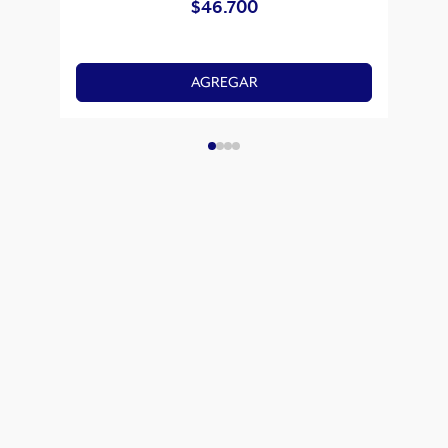
$
46.700
AGREGAR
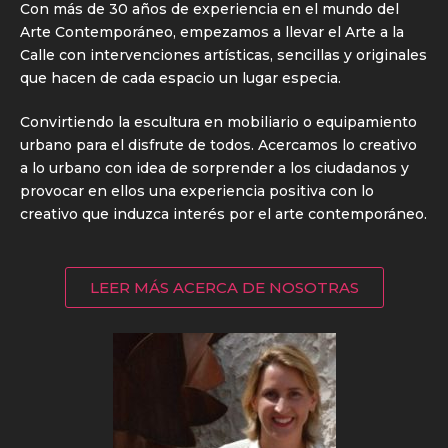
Con más de 30 años de experiencia en el mundo del
Arte Contemporáneo, empezamos a llevar el Arte a la
Calle con intervenciones artísticas, sencillas y originales
que hacen de cada espacio un lugar especia.
Convirtiendo la escultura en mobiliario o equipamiento
urbano para el disfrute de todos. Acercamos lo creativo
a lo urbano con idea de sorprender a los ciudadanos y
provocar en ellos una experiencia positiva con lo
creativo que induzca interés por el arte contemporáneo.
LEER MÁS ACERCA DE NOSOTRAS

***

▶ [What needs to be done]
Search the material for the string "experiencia" and show every line that has it.

▶ [Result for this task]
Con más de 30 años de experiencia en el mundo del
provocar en ellos una experiencia positiva con lo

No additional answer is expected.